No sé, pero me parece a mí que apartando las lamentaciones que no conducen a nada, sería más bonito en su recuerdo, seguir las enseñanzas y el ejemplo recibido de sus padres; fieles, débiles pero siempre luchadores para seguir adelante dispuestos a no abandonar.
De esta forma, estoy convencido que los padres de mi amigo aceptaron su soledad lejos de su familia en aquella residencia, como un episodio más de una vida de amor que juntos iniciaron y compartieron. Una vida que les ofreció la posibilidad de haber conocido lugares y gentes, que les hicieron disfrutar con alegría de todo aquel futuro del que estaban tan temerosos encontrar. Y que hoy con sus manos temblorosas el tiempo les hiciera un hueco en su vida para poder exclamar… “que temprano se nos hizo tarde”.
Por todo lo cual, sin querer olvidar en algunos casos la ingratitud humana, creo que a pesar de todo, lo normal en esos estupendos ancianos que tienen el alma llena de ternura, es reconocer el amor que siempre existió en las familias y la alegría de haber comprendido a todos y a todo.

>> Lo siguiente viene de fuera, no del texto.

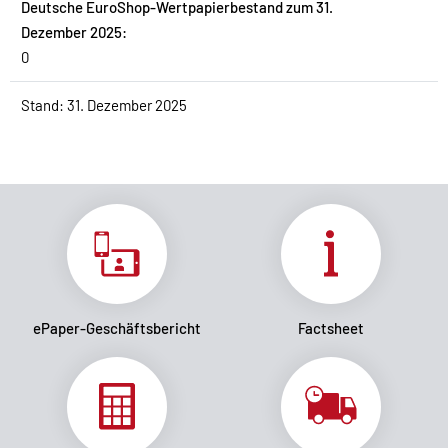
Deutsche EuroShop-Wertpapierbestand zum 31.
Dezember 2025:
0
Stand: 31. Dezember 2025
ePaper-Geschäftsbericht
Factsheet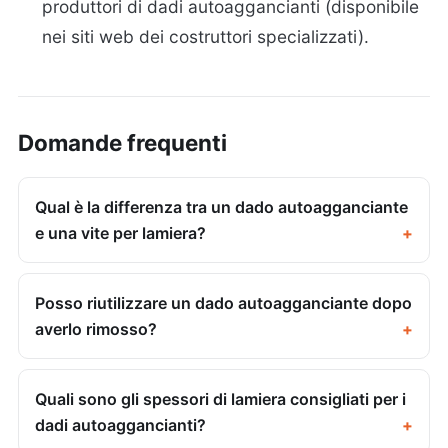
produttori di dadi autoaggancianti (disponibile
nei siti web dei costruttori specializzati).
Domande frequenti
Qual è la differenza tra un dado autoagganciante
e una vite per lamiera?
Posso riutilizzare un dado autoagganciante dopo
averlo rimosso?
Quali sono gli spessori di lamiera consigliati per i
dadi autoaggancianti?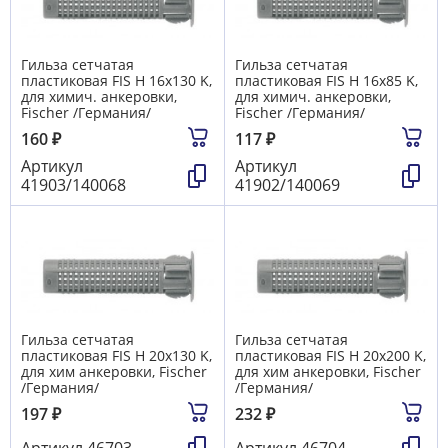
Гильза сетчатая
Гильза сетчатая
пластиковая FIS H 16х130 K,
пластиковая FIS H 16х85 K,
для химич. анкеровки,
для химич. анкеровки,
Fischer /Германия/
Fischer /Германия/
160
₽
117
₽
Артикул
Артикул
41903/140068
41902/140069
Гильза сетчатая
Гильза сетчатая
пластиковая FIS H 20х130 K,
пластиковая FIS H 20х200 K,
для хим анкеровки, Fischer
для хим анкеровки, Fischer
/Германия/
/Германия/
197
₽
232
₽
Артикул
46703
Артикул
46704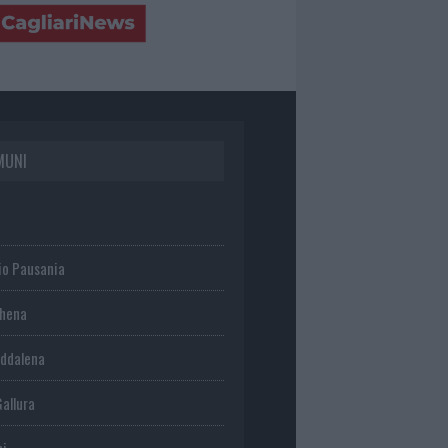
MUNI
io Pausania
chena
ddalena
Gallura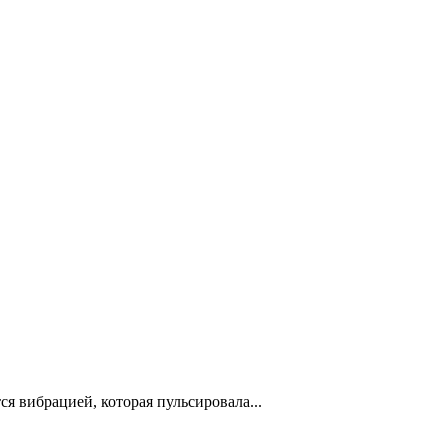
я вибрацией, которая пульсировала...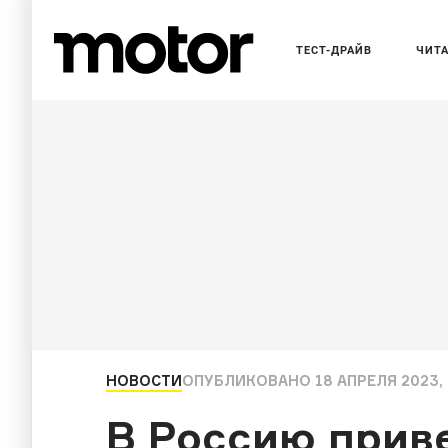
ТЕСТ-ДРАЙВ
ЧИТ
НОВОСТИ
ОПУБЛИКОВАНО
18 АПРЕЛЯ 2023, 
В Россию прив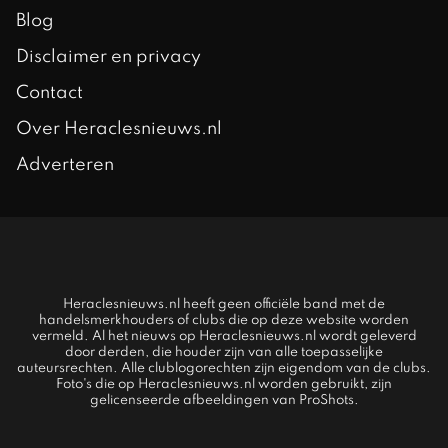
Blog
Disclaimer en privacy
Contact
Over Heraclesnieuws.nl
Adverteren
Heraclesnieuws.nl heeft geen officiële band met de
handelsmerkhouders of clubs die op deze website worden
vermeld. Al het nieuws op Heraclesnieuws.nl wordt geleverd
door derden, die houder zijn van alle toepasselijke
auteursrechten. Alle clublogorechten zijn eigendom van de clubs.
Foto's die op Heraclesnieuws.nl worden gebruikt, zijn
gelicenseerde afbeeldingen van ProShots.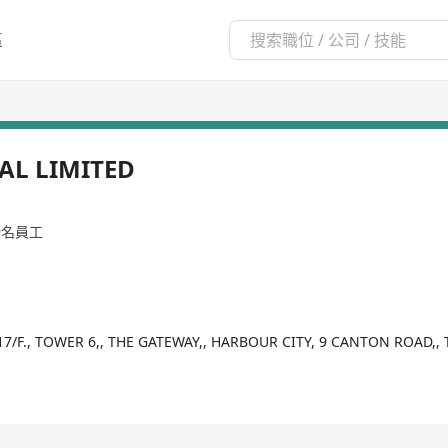
區
AL LIMITED
99名員工
7/F., TOWER 6,, THE GATEWAY,, HARBOUR CITY, 9 CANTON ROAD,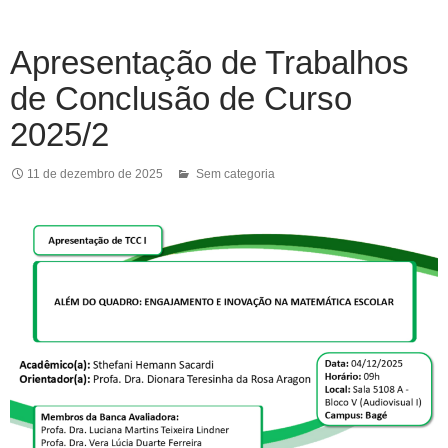
Apresentação de Trabalhos
de Conclusão de Curso
2025/2
11 de dezembro de 2025
Sem categoria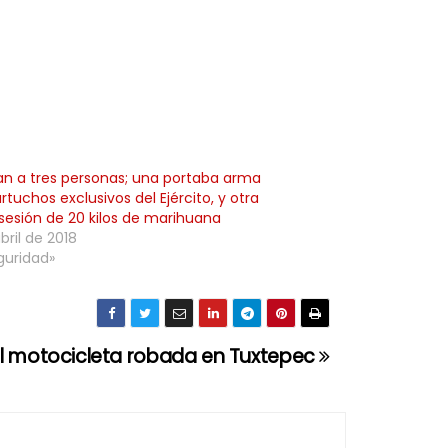
an a tres personas; una portaba arma
rtuchos exclusivos del Ejército, y otra
sesión de 20 kilos de marihuana
bril de 2018
guridad»
al motocicleta robada en Tuxtepec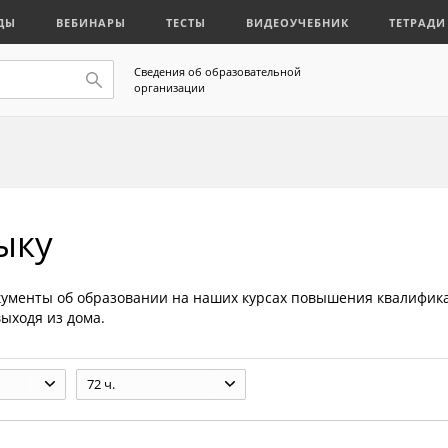
ДЫ
ВЕБИНАРЫ
ТЕСТЫ
ВИДЕОУЧЕБНИК
ТЕТРАДИ
Сведения об образовательной
организации
ыку
кументы об образовании на наших курсах повышения квалифик
ыходя из дома.
72 ч.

En cualquier caso en este mundo en el que posiblemente crece a galope el egoísmo, no puedo admitir que sea éste el único motivo de enviar a una residencia a nuestros familiares ancianos, y fiel a esta consideración me viene a la memoria Cicerón, en su clásico “Diálogo de la vejez” que decía:
“las grandes cosas no se realizan con las fuerzas físicas ni con la velocidad o agilidad corporal, sino con autoridad, consuelo y prudencia: virtudes que no faltan sino más bien se enriquecen con la vejez”.